KLIKSUMUT.COM | LANGKAT – Di bawah rimbunnya hutan mangrove pesisir Desa Pasar Rawa, seorang pria bernama Kasto Wahyudi berdiri menatap hasil perjuangan panjangnya. Kawasan yang dulunya rusak parah kini kembali hijau, menjadi simbol perubahan sekaligus harapan baru bagi masyarakat pesisir.
Bagi sebagian orang, hamparan bakau itu hanyalah hutan biasa. Namun bagi Kasto, setiap batang mangrove menyimpan cerita tentang penyesalan, perjuangan, dan tekad untuk menebus kesalahan masa lalu.
Bertahun-tahun lalu, Kasto adalah bagian dari kerusakan lingkungan. Ia menebang bakau untuk kebutuhan bisnis arang, yang berdampak besar terhadap ekosistem pesisir.
Akibatnya, air laut berubah keruh, habitat rusak, dan hasil tangkapan nelayan seperti ikan, udang, serta kepiting menurun drastis.
“Dulu tangan ini yang merusak. Sekarang saya ingin memperbaiki,” kenang Kasto dengan nada penuh penyesalan, Selasa (28/4/2026).
Didorong rasa bersalah dan kondisi ekonomi yang sulit, ia mulai menanam mangrove secara mandiri. Langkah kecil itu kemudian diikuti oleh warga lain, termasuk mantan penebang bakau yang memilih beralih menjadi pelestari lingkungan.
Melalui Kelompok Tani Penghijauan Maju Bersama yang dibentuk sejak 2011, Kasto bersama warga berhasil menghidupkan kembali ekosistem pesisir. Kini, kondisi laut jauh lebih jernih dan biota laut kembali melimpah.

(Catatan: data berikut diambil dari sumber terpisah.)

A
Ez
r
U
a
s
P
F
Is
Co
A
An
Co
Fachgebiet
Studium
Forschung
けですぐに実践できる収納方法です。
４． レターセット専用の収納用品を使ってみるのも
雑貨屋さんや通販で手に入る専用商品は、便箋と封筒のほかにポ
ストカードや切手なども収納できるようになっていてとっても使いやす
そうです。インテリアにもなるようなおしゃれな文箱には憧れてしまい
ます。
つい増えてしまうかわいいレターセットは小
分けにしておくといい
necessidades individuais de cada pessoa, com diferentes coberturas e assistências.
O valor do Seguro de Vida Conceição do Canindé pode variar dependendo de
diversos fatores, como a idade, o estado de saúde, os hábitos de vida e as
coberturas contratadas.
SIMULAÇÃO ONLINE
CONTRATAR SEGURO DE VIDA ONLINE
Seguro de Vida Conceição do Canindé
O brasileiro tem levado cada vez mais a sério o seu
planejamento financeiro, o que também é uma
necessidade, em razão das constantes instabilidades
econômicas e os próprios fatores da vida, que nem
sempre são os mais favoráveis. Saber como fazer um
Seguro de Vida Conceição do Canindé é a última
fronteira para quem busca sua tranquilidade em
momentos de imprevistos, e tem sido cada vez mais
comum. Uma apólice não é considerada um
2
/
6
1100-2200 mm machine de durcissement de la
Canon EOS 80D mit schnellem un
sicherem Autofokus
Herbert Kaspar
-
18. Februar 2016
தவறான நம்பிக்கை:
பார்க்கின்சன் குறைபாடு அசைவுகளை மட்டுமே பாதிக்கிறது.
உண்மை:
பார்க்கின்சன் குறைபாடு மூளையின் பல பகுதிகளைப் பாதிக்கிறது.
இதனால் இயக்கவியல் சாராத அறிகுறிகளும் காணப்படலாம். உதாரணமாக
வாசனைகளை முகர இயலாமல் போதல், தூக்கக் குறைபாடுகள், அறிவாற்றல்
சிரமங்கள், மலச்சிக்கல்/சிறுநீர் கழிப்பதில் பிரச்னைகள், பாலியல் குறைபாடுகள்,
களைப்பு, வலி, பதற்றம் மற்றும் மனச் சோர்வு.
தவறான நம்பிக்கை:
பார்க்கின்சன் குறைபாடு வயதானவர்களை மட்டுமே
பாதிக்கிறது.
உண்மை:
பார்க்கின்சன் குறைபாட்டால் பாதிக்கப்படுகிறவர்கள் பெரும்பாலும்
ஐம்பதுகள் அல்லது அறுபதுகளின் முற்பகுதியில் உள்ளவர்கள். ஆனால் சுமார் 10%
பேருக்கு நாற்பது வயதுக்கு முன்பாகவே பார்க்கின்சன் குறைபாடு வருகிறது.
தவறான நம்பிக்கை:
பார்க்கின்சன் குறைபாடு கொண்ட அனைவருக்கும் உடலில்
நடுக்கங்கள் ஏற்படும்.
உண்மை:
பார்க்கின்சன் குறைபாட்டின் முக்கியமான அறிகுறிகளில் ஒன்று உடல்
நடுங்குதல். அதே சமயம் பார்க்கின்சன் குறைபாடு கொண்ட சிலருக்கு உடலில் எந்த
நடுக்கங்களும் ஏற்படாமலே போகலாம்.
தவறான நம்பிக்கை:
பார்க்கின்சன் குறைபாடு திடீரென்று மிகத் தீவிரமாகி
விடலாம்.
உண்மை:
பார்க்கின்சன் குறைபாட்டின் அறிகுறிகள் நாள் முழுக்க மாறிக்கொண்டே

“Sekarang ikan, udang, dan kepiting sudah kembali. Laut tidak lagi keruh seperti dulu,” ujarnya.
Upaya tersebut juga mendapat pengakuan pemerintah melalui izin kemitraan perhutanan sosial seluas 178 hektar. Tak hanya menjaga lingkungan, kelompok ini juga mampu mandiri secara ekonomi lewat penjualan bibit mangrove.
Perjuangan warga Pasar Rawa turut menarik perhatian Pertamina EP Pangkalan Susu Field yang berada di bawah Pertamina Hulu Rokan Zona 1.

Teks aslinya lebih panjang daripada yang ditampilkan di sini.